Szukaj na blogu

10 maja 2013

Każdy jest "jakimś tam" teologiem

W swojej książce "Podstawy Teologi" Charles C. Ryrie tak ujmuje pojęcie teologii: "Teologia, jest myśleniem o Bogu i wyrażaniem tych myśli w określony sposób." 
W świetle tych słów możemy powiedzieć, że każdy z nas, nawet ateista (który myśląc o Bogu, odrzuca jego istnienie) jest "jakimś tam" teologiem. Teologia, która wyłania się z naszego myślenia o Bogu wpływa bezpośrednio na nasze życie i nasze osobiste credo (wyznanie wiary).  
Skoro każdy jest "jakimś tam" teologiem, to nie ma nic złego, ani niewłaściwego w zajmowaniu się teologią (i tak każdy z nas to robi, myśląc czy wypowiadając się w temacie Pana Boga). Warto więc zadać sobie "trud myślenia" i odpowiedzieć sobie na pytanie: czy do teologi podchodzę uczciwie i rzetelnie, czy też jestem totalnym ignorantem, "wszystko mi jedno", trzymam się od tego z daleka, bo "mogę popłynąć"... jeśli trzymasz się z daleka,to wybacz, już popłynąłeś.

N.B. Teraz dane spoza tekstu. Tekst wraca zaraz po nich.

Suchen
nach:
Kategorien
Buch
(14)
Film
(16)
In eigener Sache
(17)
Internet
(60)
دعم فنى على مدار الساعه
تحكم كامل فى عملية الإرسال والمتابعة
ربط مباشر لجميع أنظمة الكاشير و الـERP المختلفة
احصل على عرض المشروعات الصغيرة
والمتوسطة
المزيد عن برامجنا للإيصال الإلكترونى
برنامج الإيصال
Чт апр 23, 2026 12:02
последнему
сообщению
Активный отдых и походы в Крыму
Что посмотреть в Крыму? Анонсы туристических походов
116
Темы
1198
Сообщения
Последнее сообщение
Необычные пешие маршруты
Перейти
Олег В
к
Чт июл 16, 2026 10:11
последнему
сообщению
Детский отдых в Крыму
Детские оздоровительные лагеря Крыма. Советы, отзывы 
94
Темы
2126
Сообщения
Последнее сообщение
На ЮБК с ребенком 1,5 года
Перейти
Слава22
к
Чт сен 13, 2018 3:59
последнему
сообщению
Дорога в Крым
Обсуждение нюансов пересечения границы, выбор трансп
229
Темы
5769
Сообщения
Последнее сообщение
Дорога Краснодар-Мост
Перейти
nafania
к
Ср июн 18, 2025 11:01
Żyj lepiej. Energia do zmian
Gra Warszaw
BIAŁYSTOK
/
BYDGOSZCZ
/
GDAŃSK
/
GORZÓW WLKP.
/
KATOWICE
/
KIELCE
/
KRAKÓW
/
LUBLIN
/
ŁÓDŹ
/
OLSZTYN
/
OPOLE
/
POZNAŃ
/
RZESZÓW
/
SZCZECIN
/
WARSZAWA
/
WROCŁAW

Teologia, to czas... czas poświęcony Bogu (modlitwa), na poznawanie Go (studium Biblii), na rozmyślanie o Nim (weryfikacja poglądów), na mówienie o Nim (ewangelizacja).

Teologia, to poszerzanie naszych ograniczonych, ludzkich horyzontów, to zderzenie się naszych poglądów z prawdą o Nim.

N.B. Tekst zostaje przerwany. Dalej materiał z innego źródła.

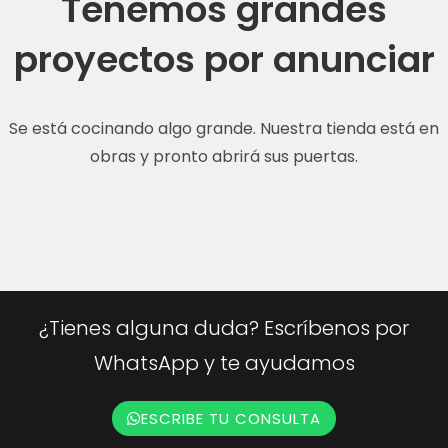
Tenemos grandes
proyectos por anunciar
Se está cocinando algo grande. Nuestra tienda está en
obras y pronto abrirá sus puertas.
¿Tienes alguna duda? Escríbenos por
WhatsApp y te ayudamos
ESCRIBE TU CONSULTA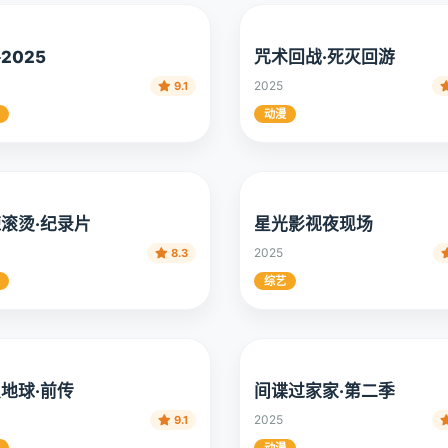
2025
咒术回战·死灭回游
2025
9.1
动漫
滚烫·纪录片
星光影视夜现场
2025
8.3
综艺
地球·前传
间谍过家家·第二季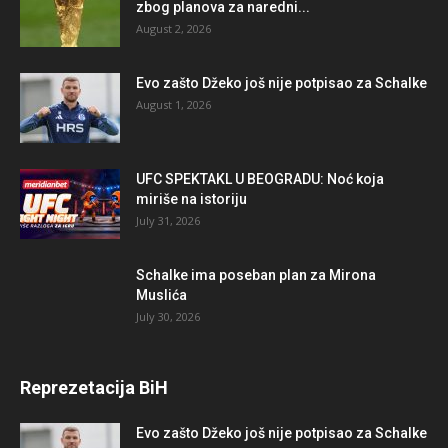
zbog planova za naredni...
August 2, 2026
Evo zašto Džeko još nije potpisao za Schalke
August 1, 2026
UFC SPEKTAKL U BEOGRADU: Noć koja
miriše na istoriju
July 31, 2026
Schalke ima poseban plan za Mirona
Muslića
July 30, 2026
Reprezetacija BiH
Evo zašto Džeko još nije potpisao za Schalke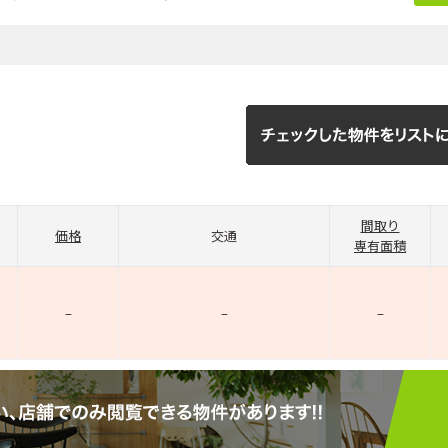
間取り
価格
交通
専有面積
–
–
–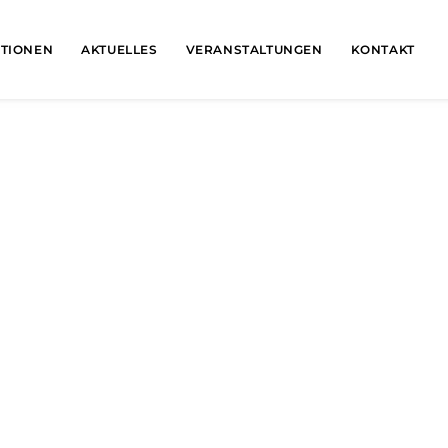
ATIONEN
AKTUELLES
VERANSTALTUNGEN
KONTAKT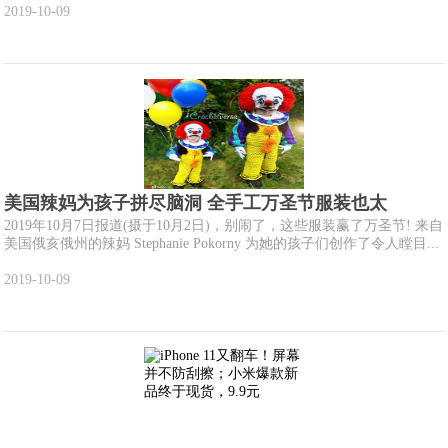
2019-10-09
美国辣妈为孩子拼尽脑洞 全手工万圣节服装也太
2019年10月7日报道(摄于10月2日)，别闹了，这些服装赢了万圣节! 来自
美国俄亥俄州的辣妈 Stephanie Pokorny 为她的孩子们创作了令人瞠目...
2019-10-09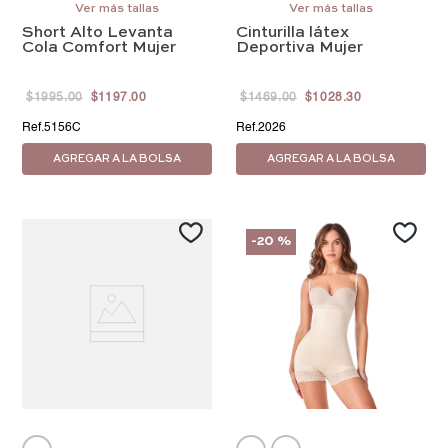
EEEG/42
Ver más tallas
G/36
Ver más tallas
EG/38
EEG/40
Short Alto Levanta
Cinturilla látex
EEEG/42
Cola Comfort Mujer
Deportiva Mujer
$
1995
.
00
$
1197
.
00
$
1469
.
00
$
1028
.
30
5156C
2026
AGREGAR A LA BOLSA
AGREGAR A LA BOLSA
-
20 %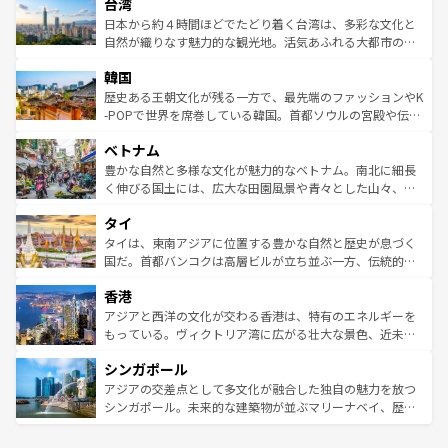
ならではの贅沢な旅のスタイルだ。 なお、新着のアメリカ
台湾
れるおもてなしの心で訪れる人々を迎えてくれるハワイの
リアリーフや大陸中央部にそびえるウルル（エアーズロッ
情報は
コンテンツ一覧
を参照してほしい。
人々、おいしいローカルフードやハワイアンミュージッ
ク）、タスマニアの美しい原生林やケアンズの熱帯雨林な
日本から約４時間ほどでたどり着く台湾は、多彩な文化と
ク、伝統的なフラダンスなど、すべてがハワイの魅力を彩
ど、見どころがたくさん。また、カフェやワイン、オージ
自然が織りなす魅力的な観光地。活気あふれる大都市の台
っている。訪れるたびに新しい発見と感動が待っているハ
ービーフなどの食文化も豊かで、美味しいものであふれて
北やノスタルジックな町並みが人気な九份（ジォウフェ
ワイを、存分に味わってほしい。 なお、新着のハワイ情報
韓国
いる。アクティビティも充実しており、サーフィンやダイ
ン）、静ひつな山岳地帯である台湾東部など、都市の喧騒
は
コンテンツ一覧
を参照してほしい。
ビング、ハイキングなど、アウトドア好きにはたまらな
と山間の静けさが共存しており、訪れる人に新しい発見と
歴史ある王朝文化が残る一方で、最先端のファッションやK
い。オーストラリアの多彩な魅力を存分に味わいつくそ
驚きをもたらしてくれる。また、奥深い台湾の食文化も魅
-POPで世界を席巻している韓国。首都ソウルの宮殿や伝統
う。 なお、新着のオーストラリア情報は
コンテンツ一覧
を
力で、夜市などの屋台グルメから高級料理、ヘルシーで美
家屋が並ぶエリアでは韓国の歴史と文化に浸ることがで
参照してほしい。
ベトナム
容にもいいと評判のスイーツなど、バラエティ豊かな料理
き、地方に足を延ばせば四季折々の自然美を楽しむことが
が味わえる。 なお、新着の台湾情報は
コンテンツ一覧
を参
できる。そして、キムチや焼肉、絶品のストリートフード
豊かな自然と多様な文化が魅力的なベトナム。南北に細長
照してほしい。
まで、さまざまな韓国料理が待っている。夜には、韓国な
く伸びる国土には、広大な田園風景や青々とした山々、世
らではのナイトライフも堪能できる。あたたかいホスピタ
界遺産に登録された壮大な自然景観が点在し、都市部では
タイ
リティに包まれながら、韓国の多彩な魅力を心ゆくまで味
急速な発展と共に伝統が息づく。ハノイの古い町並みやホ
わってみてほしい。 なお、新着の韓国情報は
コンテンツ一
ーチミン市のフランス統治時代の建物も、独特の雰囲気を
タイは、東南アジアに位置する豊かな自然と歴史が息づく
覧
を参照してほしい。
醸し出している。また、バラエティの豊かさとおいしさで
国だ。首都バンコクは高層ビルが立ち並ぶ一方、伝統的な
世界中の食通を魅了してやまないベトナム料理も魅力のひ
寺院や市場がいたるところに点在し、古きよき文化と現代
香港
とつ。フォーやバインミー、ベトナムコーヒーなどは、ぜ
の活気が交差している。北部ではチェンマイなどの山岳地
ひ現地で味わいたい。どの地域を訪れてもあたたかい人々
帯で自然と触れ合い、南部ではプーケットやクラビの美し
アジアと西洋の文化が交わる香港は、特有のエネルギーを
が旅行者を迎えてくれるので、きっと忘れられない旅にな
いビーチでリゾート気分を楽しむことができる。タイ料理
もっている。ヴィクトリア湾に広がる壮大な景色、近未来
るはずだ。 なお、新着のベトナム情報は
コンテンツ一覧
を
は世界的に有名で、屋台から高級レストランまで味覚を刺
的なアートスポット、そして歴史と現代が融合した町並
参照してほしい。
シンガポール
激する。気候は一年中温暖で、どの季節にも異なる楽しみ
み、どこを訪れても感動するはず。観光スポットが密集し
が待っている。親しみやすいタイの人々、仏教を中心とし
ており、効率よく見どころを回れるのも魅力。息をのむよ
アジアの交差点として多文化が融合した独自の魅力を放つ
た文化、そして多様な観光資源が、訪れる旅人を魅了し続
うな絶景から文化的な体験まで、香港を存分に楽しみ尽く
シンガポール。未来的な建築物が並ぶマリーナベイ、歴史
ける。 なお、新着のタイ情報は
コンテンツ一覧
を参照して
そう。 なお、新着の香港情報は
コンテンツ一覧
を参照して
と伝統を感じられるエスニックタウン、多数の緑豊かな公
ほしい。
ほしい。
園や自然保護区など、自然が調和した近代的な景観と文化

Tematem modlitw Apostoła Pawła była często troska o wzrost poznania wśród wierzących. Miał bowiem pewność, że wraz ze wzrostem świadomości wzrośnie jakość i świętość życia braci i sióstr.

Flp 1,9-11 I o to modlę się, aby miłość wasza coraz bardziej obfitowała w poznanie i wszelkie doznanie, abyście umieli odróżniać to, co słuszne, od tego, co niesłuszne, abyście byli czyści i bez nagany na dzień Chrystusowy, pełni owocu sprawiedliwości przez Jezusa Chrystusa, ku chwale i czci Boga.

Zdrowa teologia, to nie tylko zdrowe, biblijne credo, ale także święte, owocne życie w Duchu Świętym.